I am interested in taking my soap making to the next level (on a small scale) and selling at my local farmers market. I am hoping some of you more experienced folks might be able to enlighten me on the legalities/insurance needs.

Thank you in advance!


----------



## Mistyf (Apr 4, 2008)

You should definately have insurance. You can get it through the soap makers guild, the handmade beauty network, or through homeowners. You can call your local government office for license info. In my state, Maryland, I had to register my business, and get a state tax ID to collect sales tax.


----------



## hiddensprings (Aug 6, 2009)

Mistyf said:


> You should definately have insurance. You can get it through the soap makers guild, the handmade beauty network, or through homeowners. You can call your local government office for license info. In my state, Maryland, I had to register my business, and get a state tax ID to collect sales tax.


Absolutely! I have a farm policy with a rider on it for my soap business. Plus all of the licenses and sale tax stuff required in my state. Not the most fun part of the business, but it is better to have everything legal so you can spend more time making soap! :rock:


----------



## MullersLaneFarm (Jul 23, 2004)

For income tax filing purposes. Don't forget to keep track of your inventory. 

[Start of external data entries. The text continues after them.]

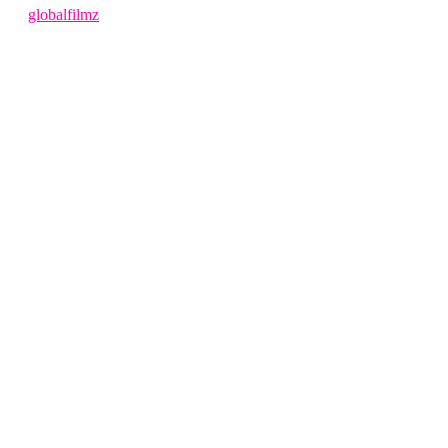
by
globalfilmz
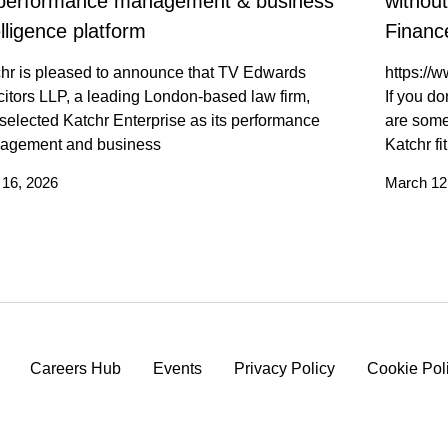
 performance management & business
withou
elligence platform
Finance
hr is pleased to announce that TV Edwards
https:/
citors LLP, a leading London-based law firm,
If you do
selected Katchr Enterprise as its performance
are some
agement and business
Katchr fi
l 16, 2026
March 12
Careers Hub
Events
Privacy Policy
Cookie Pol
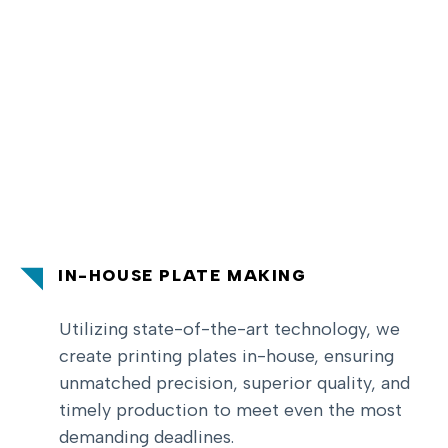
IN-HOUSE PLATE MAKING
Utilizing state-of-the-art technology, we
create printing plates in-house, ensuring
unmatched precision, superior quality, and
timely production to meet even the most
demanding deadlines.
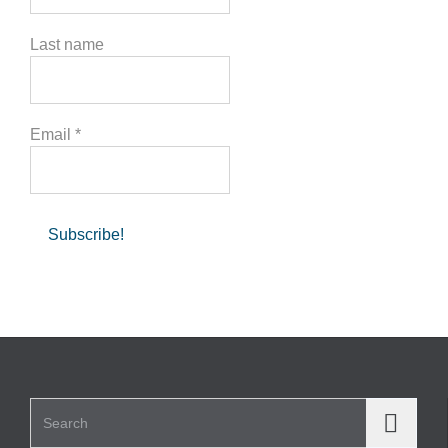
Last name
Email
*
Search for:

You'll want to be able to track the prices you paid for your supplies (keep your receipts!) The cost of your soap batches (include your wage into this). And your profits from what you sold.


----------



## krische1012 (May 3, 2009)

Thank you! I will check with my homeowners first to see what they offer!


----------



## krische1012 (May 3, 2009)

Can someone please point me to information regarding the legalities of selling soap? Thanks!


----------



## Tinker (Apr 5, 2004)

Not sure what you mean by the "legalities"

Here is a link to some info on labeling:

http://candleandsoap.about.com/od/soapglossary/a/soaplabeling.htm

There seems to be a lot of controversy over how people interpret the government info (yea, it's about as clear as mud) It is best to go to the FDA website yourself and read the requirements. The link is at the bottom of the article.

As for other legalities, they can very from area to area. Some areas require a business license, or a permit to sell. Check with the county, or the administrators of the event you want to sell at.


----------